::: Available records
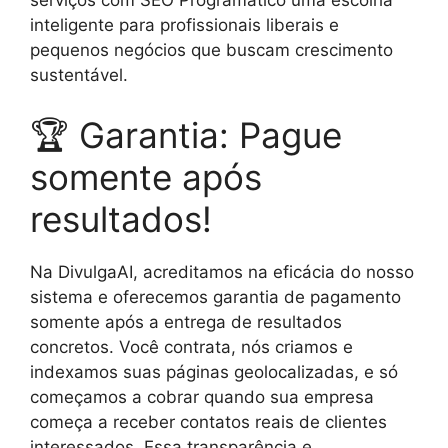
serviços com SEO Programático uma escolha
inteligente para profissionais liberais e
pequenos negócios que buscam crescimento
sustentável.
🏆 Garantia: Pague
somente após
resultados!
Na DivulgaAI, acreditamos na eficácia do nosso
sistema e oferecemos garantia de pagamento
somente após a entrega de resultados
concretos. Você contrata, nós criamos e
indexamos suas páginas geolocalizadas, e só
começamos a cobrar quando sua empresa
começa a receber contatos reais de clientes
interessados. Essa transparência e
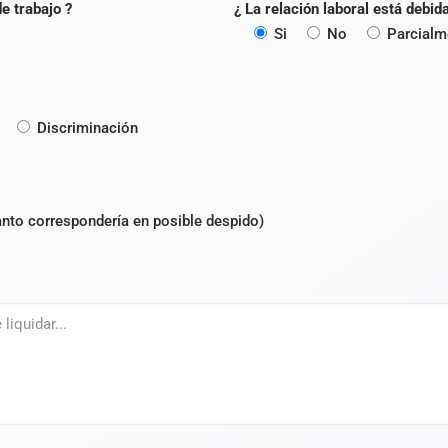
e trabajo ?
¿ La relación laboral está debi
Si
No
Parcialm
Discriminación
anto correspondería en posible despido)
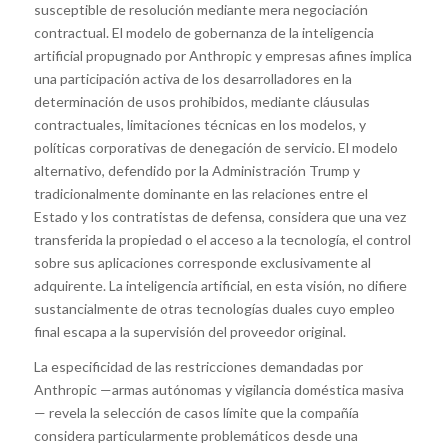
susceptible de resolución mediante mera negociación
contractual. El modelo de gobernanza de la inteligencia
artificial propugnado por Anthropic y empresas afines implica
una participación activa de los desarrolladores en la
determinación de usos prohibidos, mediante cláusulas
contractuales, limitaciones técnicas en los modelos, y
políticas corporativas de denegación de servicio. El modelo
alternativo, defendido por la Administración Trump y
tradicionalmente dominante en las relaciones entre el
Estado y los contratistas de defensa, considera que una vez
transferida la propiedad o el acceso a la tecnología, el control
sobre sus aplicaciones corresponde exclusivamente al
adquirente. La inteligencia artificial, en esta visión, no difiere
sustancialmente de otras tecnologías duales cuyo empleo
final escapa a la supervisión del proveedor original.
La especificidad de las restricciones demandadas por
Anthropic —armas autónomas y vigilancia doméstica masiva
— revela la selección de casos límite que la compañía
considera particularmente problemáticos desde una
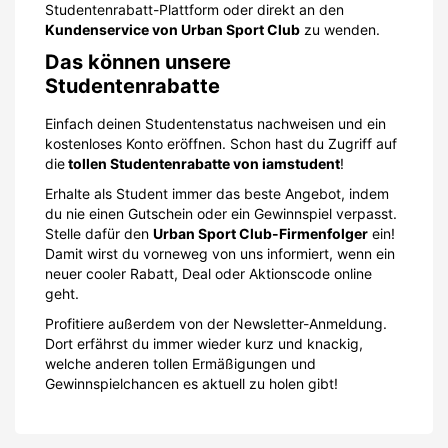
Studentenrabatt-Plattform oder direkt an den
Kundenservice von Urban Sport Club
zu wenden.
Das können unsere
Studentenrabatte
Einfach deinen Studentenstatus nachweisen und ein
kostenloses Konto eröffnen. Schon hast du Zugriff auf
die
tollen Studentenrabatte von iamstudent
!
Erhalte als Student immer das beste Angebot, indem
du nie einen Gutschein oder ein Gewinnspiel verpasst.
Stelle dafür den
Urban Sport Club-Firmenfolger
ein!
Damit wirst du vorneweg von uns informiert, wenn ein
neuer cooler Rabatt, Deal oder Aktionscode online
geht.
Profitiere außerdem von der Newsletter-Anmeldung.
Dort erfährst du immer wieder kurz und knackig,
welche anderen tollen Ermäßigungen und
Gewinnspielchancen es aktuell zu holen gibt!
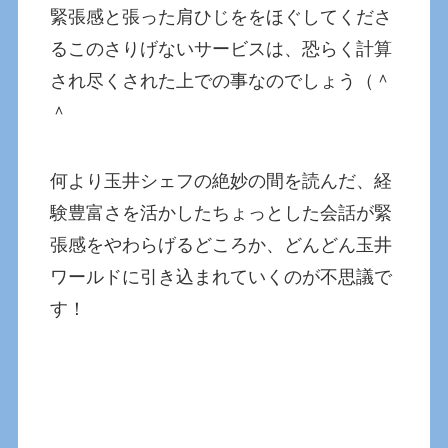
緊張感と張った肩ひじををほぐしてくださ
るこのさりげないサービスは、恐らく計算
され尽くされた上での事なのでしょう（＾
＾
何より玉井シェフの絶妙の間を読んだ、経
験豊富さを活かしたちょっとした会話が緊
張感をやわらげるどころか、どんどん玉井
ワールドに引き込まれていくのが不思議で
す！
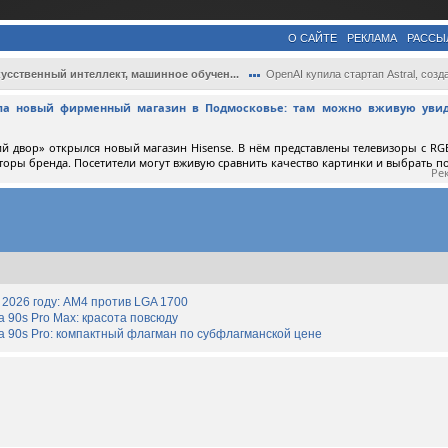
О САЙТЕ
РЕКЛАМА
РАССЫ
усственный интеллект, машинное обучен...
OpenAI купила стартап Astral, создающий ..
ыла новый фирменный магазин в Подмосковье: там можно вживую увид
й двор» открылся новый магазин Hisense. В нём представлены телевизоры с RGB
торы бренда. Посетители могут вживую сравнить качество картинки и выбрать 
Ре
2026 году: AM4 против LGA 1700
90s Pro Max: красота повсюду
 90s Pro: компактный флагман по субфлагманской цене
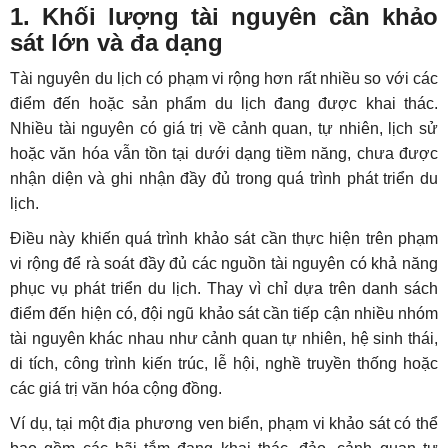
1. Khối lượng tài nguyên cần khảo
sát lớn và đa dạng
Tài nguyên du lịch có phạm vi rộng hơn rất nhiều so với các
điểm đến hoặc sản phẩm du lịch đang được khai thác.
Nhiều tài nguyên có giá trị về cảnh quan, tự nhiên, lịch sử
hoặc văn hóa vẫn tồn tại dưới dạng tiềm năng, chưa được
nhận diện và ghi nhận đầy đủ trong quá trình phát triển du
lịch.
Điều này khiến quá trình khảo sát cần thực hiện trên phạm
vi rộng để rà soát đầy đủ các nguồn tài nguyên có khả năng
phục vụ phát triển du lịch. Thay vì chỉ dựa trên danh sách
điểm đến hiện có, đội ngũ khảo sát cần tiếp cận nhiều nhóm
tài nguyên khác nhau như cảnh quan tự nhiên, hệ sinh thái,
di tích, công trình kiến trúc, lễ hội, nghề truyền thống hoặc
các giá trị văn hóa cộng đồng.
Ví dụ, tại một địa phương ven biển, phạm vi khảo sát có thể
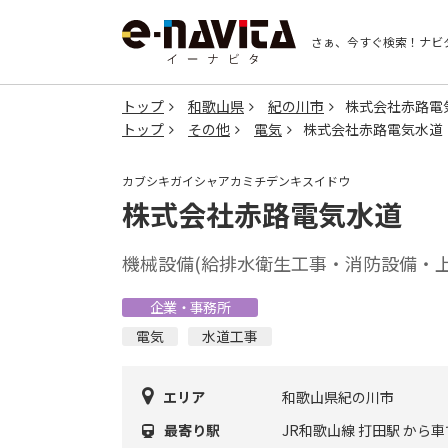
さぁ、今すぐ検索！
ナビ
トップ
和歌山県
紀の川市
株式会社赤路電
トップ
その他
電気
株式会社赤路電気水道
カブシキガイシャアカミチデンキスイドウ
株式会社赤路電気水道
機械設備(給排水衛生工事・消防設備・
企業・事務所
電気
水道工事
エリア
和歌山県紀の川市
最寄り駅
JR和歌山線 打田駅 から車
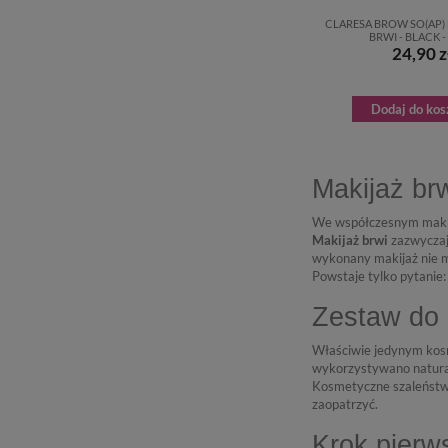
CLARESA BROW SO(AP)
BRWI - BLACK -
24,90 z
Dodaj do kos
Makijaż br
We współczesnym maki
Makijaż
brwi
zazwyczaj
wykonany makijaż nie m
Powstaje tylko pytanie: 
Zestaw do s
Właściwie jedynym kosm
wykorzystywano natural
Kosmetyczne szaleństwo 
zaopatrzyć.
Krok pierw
::::::
::: Available records
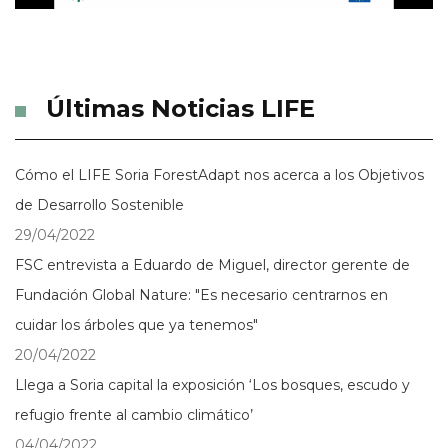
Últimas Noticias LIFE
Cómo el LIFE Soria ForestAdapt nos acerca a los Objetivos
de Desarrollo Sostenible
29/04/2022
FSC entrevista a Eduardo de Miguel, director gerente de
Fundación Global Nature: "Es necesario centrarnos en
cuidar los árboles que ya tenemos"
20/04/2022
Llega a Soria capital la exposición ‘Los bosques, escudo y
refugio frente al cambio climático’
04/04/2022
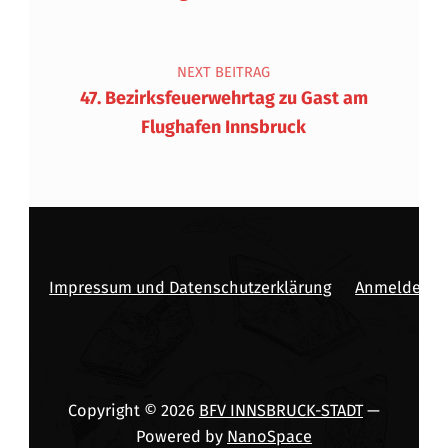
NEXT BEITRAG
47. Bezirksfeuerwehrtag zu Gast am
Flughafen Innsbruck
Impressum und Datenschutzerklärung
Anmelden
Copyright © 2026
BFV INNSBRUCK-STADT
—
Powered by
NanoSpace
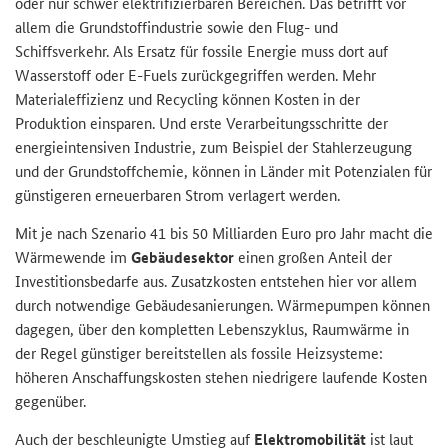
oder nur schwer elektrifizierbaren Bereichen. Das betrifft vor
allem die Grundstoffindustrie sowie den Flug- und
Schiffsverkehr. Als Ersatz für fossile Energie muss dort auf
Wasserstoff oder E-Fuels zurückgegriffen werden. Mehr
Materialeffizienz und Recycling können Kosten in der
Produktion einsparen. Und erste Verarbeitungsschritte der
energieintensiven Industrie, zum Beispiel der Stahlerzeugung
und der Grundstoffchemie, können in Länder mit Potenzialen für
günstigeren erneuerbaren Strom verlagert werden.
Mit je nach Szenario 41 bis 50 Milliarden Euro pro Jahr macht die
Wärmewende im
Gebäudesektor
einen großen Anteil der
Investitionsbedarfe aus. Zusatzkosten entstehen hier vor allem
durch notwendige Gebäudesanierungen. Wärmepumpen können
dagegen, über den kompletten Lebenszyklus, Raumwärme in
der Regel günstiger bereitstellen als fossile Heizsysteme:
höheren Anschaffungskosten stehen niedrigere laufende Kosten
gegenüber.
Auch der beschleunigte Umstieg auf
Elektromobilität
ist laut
::::::
**Task to complete:** If a line in the records above contains the string "após", copy that line out.

**Exercise result:**
somente após
somente após a entrega de resultados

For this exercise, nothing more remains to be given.